The guitar was refinished in black and on his return to the United Kingdom, he used it during The Beatles' first appearance on the television program Ready Steady Go! on October 4, 1963, and on the program Thank Your Lucky Stars in December 1963.
Harrison used the guitar during the Beatles' October 1963 week-long tour of Sweden, the first overseas gig for the band since their early days in Hamburg. He interchangeably used his Country Gentleman and the 425. Harrison was photographed with the guitar extensively on this tour, and the entire band was photographed posing with the guitar as well. This is purported to be the only known photograph in existence of all four Beatles holding a single guitar.
Harrison played this guitar as The Beatles recorded I Want to Hold Your Hand at Abbey Road Studios. This song, The Beatles' fifth single, gave the band its break in the US market. The same session produced the recording of This Boy.
John Lennon also played the guitar backstage at a performance in Glasgow, Scotland, on October 5, 1963. A photograph published in an August 1964 Beat Monthly magazine shows Lennon with this guitar.
In the late 1960s or early 1970s, Harrison gave the guitar to George Peckham, who had a long association with Apple and especially George Harrison in multiple roles, including cutting engineer at Apple. Peckham had borrowed a guitar from Harrison for his appearance on Top of the Pops, as a rhythm guitarist in the band The Fourmost. When he went to return the guitar, Harrison gave it to him, saying that it was a "great rhythm player."
Prior to Packham receiving the guitar it was modified from its original state with an additional pick up added. Peckham kept the guitar in the condition he received it with no further modifications. The guitar case sold with the guitar was given to Peckham by Slade band member Noddy Holder, as Peckham was carrying it around without a case. Holder said he couldn't bear to see a Beatles guitar carried around without a case.
George Harrison's 1962 Rickenbacker 425 guitar eventually sold for $742,000 (including buyer's premium) during fast and furious bidding from at the Julien's auction at Hard Rock Café New York on Saturday, May 17, 2014
16 | $623,500 | 1963/1964 Fender Stratocaster

Provenance: Blues guitarist Stevie Ray Vaughan received this instrument from his wife, Lenny, in 1980 as a 26th birthday present.
Auctioned by Christies, 2004
Stevie Ray Vaughan first saw "Lenny" in an Austin, Texas, pawn shop. He loved it but didn't have the $350 that was on the price tag. His first wife, who he named the guitar after, did a "whip-round" and got some of Vaughan's friends to put in $50 each and bought the guitar for Vaughan's birthday. They presented to him on October 3, 1980, at Steamboat Springs – a nightclub he often played at.
He replaced the neck with the mid-'50s-style maple neck given to him by Billy Gibbons.
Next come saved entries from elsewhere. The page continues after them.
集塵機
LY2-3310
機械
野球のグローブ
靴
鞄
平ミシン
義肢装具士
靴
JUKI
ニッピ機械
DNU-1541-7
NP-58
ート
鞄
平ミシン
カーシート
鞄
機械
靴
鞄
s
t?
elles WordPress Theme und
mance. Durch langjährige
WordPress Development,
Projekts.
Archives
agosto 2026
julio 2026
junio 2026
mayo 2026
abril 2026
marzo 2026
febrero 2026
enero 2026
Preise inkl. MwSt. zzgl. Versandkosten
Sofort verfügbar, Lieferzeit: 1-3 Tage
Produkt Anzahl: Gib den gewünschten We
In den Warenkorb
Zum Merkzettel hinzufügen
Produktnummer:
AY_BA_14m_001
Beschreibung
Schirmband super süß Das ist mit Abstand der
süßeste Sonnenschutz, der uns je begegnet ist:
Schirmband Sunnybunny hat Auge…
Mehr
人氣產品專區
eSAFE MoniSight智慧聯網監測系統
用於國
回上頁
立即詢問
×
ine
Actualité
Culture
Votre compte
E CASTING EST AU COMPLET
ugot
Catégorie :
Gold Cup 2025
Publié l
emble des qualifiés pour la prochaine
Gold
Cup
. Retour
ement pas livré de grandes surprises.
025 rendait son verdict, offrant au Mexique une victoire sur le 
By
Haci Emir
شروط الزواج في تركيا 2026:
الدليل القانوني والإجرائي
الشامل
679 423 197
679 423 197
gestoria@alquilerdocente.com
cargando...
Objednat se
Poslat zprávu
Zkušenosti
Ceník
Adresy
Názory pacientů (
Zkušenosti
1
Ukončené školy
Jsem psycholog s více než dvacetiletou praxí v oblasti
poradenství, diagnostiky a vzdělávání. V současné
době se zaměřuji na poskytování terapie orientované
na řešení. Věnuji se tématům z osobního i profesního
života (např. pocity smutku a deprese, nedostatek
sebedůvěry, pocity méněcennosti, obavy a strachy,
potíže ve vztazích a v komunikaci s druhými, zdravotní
He kept the tremolo arm, pickups and frets in their original condition, but added his signature and the SRV initials, which were a trademark of the majority of Stevie Ray Vaughan's guitars, on the neck plate and pick guard.
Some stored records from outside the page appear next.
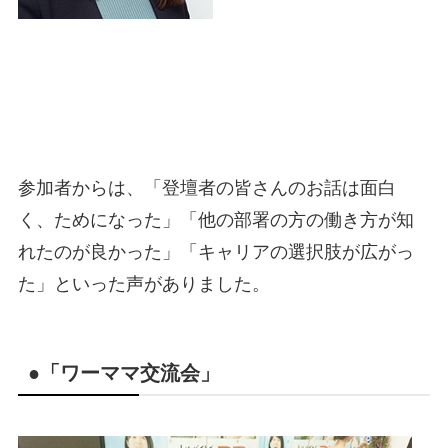
参加者からは、「登壇者の皆さんのお話は面白
く、ためになった」「他の部署の方の働き方が知
れたのが良かった」「キャリアの選択肢が広がっ
た」といった声がありました。
●「ワーママ交流会」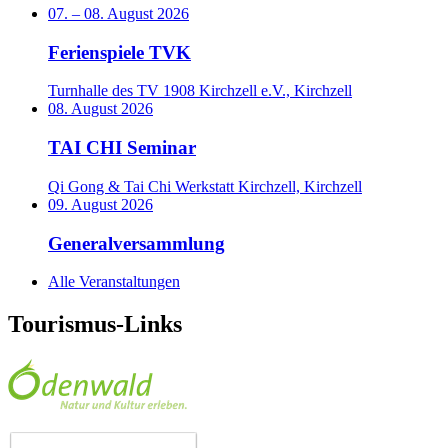
07.
–
08. August 2026
Ferienspiele TVK
Turnhalle des TV 1908 Kirchzell e.V., Kirchzell
08. August 2026
TAI CHI Seminar
Qi Gong & Tai Chi Werkstatt Kirchzell, Kirchzell
09. August 2026
Generalversammlung
Alle Veranstaltungen
Tourismus-Links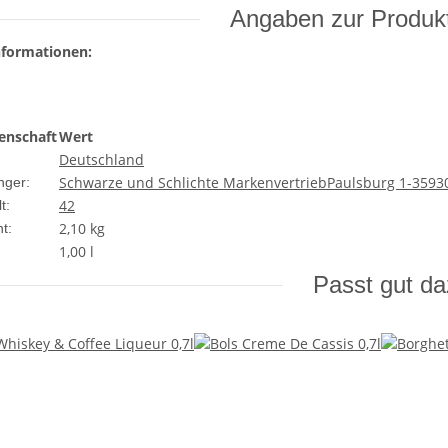
Angaben zur Produkt
nformationen:
enschaft
Wert
Deutschland
Schwarze und Schlichte MarkenvertriebPaulsburg 1-359
nger:
42
t:
2,10
kg
t:
1,00 l
Passt gut d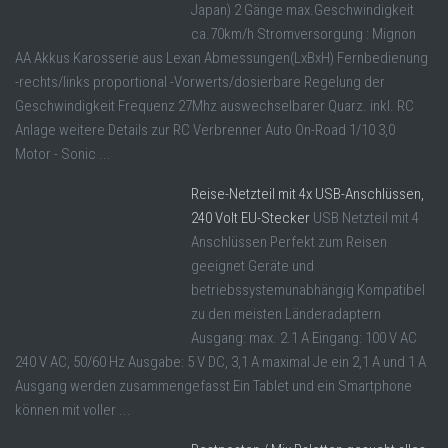
Japan) 2 Gänge max.Geschwindigkeit
ca.70km/h Stromversorgung : Mignon
AA Akkus Karosserie aus Lexan Abmessungen(LxBxH) Fernbedienung
-rechts/links proportional -Vorwerts/dosierbare Regelung der
Geschwindigkeit Frequenz 27Mhz auswechselbarer Quarz. inkl. RC
Anlage weitere Details zur RC Verbrenner Auto On-Road 1/10 3,0
Motor - Sonic ...
Reise-Netzteil mit 4x USB-Anschlüssen,
240 Volt EU-Stecker
USB Netzteil mit 4
Anschlüssen Perfekt zum Reisen
geeignet Geräte und
betriebssystemunabhängig Kompatibel
zu den meisten Länderadaptern
Ausgang: max. 2.1 A Eingang: 100 V AC
240 V AC, 50/60 Hz Ausgabe: 5 V DC, 3,1 A maximal Je ein 2,1 A und 1 A
Ausgang werden zusammengefasst Ein Tablet und ein Smartphone
können mit voller ...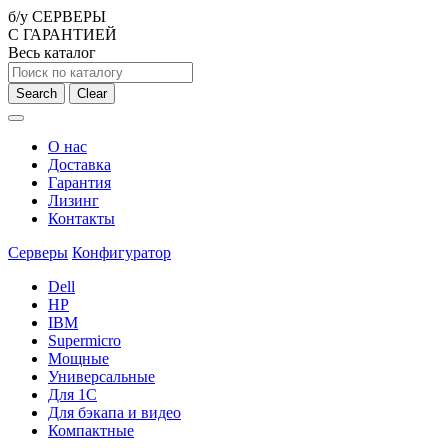
б/у СЕРВЕРЫ
С ГАРАНТИЕЙ
Весь каталог
Search
Clear
О нас
Доставка
Гарантия
Лизинг
Контакты
Серверы
Конфигуратор
Dell
HP
IBM
Supermicro
Мощные
Универсальные
Для 1С
Для бэкапа и видео
Компактные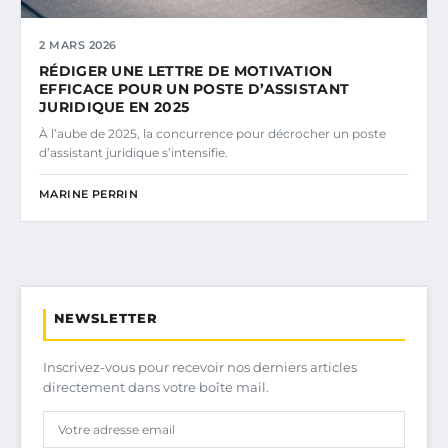
2 MARS 2026
RÉDIGER UNE LETTRE DE MOTIVATION
EFFICACE POUR UN POSTE D’ASSISTANT
JURIDIQUE EN 2025
À l’aube de 2025, la concurrence pour décrocher un poste
d’assistant juridique s’intensifie.
MARINE PERRIN
NEWSLETTER
Inscrivez-vous pour recevoir nos derniers articles
directement dans votre boîte mail.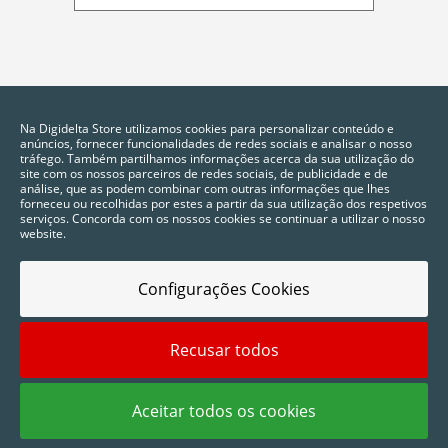
Na Digidelta Store utilizamos cookies para personalizar conteúdo e
anúncios, fornecer funcionalidades de redes sociais e analisar o nosso
tráfego. Também partilhamos informações acerca da sua utilização do
site com os nossos parceiros de redes sociais, de publicidade e de
análise, que as podem combinar com outras informações que lhes
forneceu ou recolhidas por estes a partir da sua utilização dos respetivos
serviços. Concorda com os nossos cookies se continuar a utilizar o nosso
website.
Configurações Cookies
Recusar todos
2025 © Digidelta Store - Think Green. Todos os direitos reservados.
Aceitar todos os cookies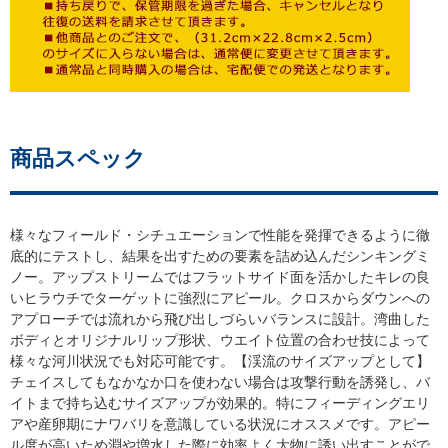
商品スペック
様々なフィールド・シチュエーションで性能を発揮できるように徹
底的にテストし、結果を出すための要素を詰め込んだシンキングミ
ノー。アップストリームではフラットサイド面を活かしたキレの良
いヒラウチでターゲットに強烈にアピール。クロスからダウンへの
アプローチでは流れから飛び出しづらいバランスに設計。湾曲した
ボディとオリジナルリップ形状、ウエイト位置の合わせ技によって
様々な河川状況でも対応可能です。【渓流のサイズアップとして】
チェイスしてもなかなか口を使わない場合は攻撃行動を誘発し、バ
イトまで持ち込むサイズアップが効果的。特にフィーディングエリ
アや産卵期にナワバリを意識している状況にオススメです。アピー
ル度が高いため淵や増水した際に効率よく大物に誘い出すことがで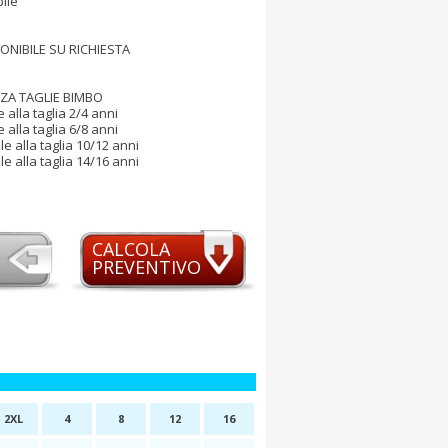
bile
PONIBILE SU RICHIESTA
A TAGLIE BIMBO
 alla taglia 2/4 anni
 alla taglia 6/8 anni
le alla taglia 10/12 anni
le alla taglia 14/16 anni
CALCOLA
PREVENTIVO
2XL
4
8
12
16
The guitar has Mickey Mantle's autograph on the back of the body. Mantle signed it on April 10, 1985, when Vaughan was invited to play the national anthem at the Houston Astros season opener at the Houston Astrodome.
Stevie recorded with this guitar on many of his love songs, including Riviera Paradise, and of course Lenny, and it was used on stage whenever he played Riviera Paradise live.
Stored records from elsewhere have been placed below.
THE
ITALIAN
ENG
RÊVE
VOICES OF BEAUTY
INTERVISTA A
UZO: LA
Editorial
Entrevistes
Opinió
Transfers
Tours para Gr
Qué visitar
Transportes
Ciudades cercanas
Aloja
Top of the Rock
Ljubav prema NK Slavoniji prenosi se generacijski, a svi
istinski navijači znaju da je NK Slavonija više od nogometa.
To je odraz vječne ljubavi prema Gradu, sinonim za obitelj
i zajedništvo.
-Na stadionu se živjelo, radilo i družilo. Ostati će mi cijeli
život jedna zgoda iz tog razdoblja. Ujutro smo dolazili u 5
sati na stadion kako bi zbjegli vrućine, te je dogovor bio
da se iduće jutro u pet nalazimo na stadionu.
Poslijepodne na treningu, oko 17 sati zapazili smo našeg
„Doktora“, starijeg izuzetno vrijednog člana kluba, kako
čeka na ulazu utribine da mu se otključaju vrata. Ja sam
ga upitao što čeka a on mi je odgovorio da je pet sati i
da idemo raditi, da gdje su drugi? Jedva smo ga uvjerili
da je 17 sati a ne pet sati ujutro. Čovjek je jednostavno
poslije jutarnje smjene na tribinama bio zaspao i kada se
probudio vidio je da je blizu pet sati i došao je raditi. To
Stevie Ray Vaughan died in a helicopter crash in 1990.
The guitar was put up for auction at the Eric Clapton Crossroads Guitar Festival on June 24, 2004 and it was sold to Guitar Center for $623,500.
All of Stevie Ray Vaughan's personal guitars are held by the Stevie Ray Vaughan Estate. This is the only known one to ever have been released.
17 | $615,203 | 1950s Rex acoustic

Provenance: Paul McCartney's first guitar. In a letter signed by Paul McCartney, he says, “This was the first guitar I ever held. It was also the guitar on which I learned my first chords.”
Auctioned by Cooper Owen, 2006
McCartney bought the guitar from a school mate, Ian James, who he credits with teaching how to play the guitar, and, as Ian James put the guitar up for auction, McCartney must have given it back to him at some stage in its life. It is the same guitar that he used to woo John Lennon with a few of the chords that Ian James had taught him, and so gained entry into John Lennon's band The Quarrymen in 1957.
The £330,000 (US$615,203) final sale price was three times the pre-auction valuation and was bought by Craig Jackson, the owner of elite American Collectible car auction house, Barrett-Jackson.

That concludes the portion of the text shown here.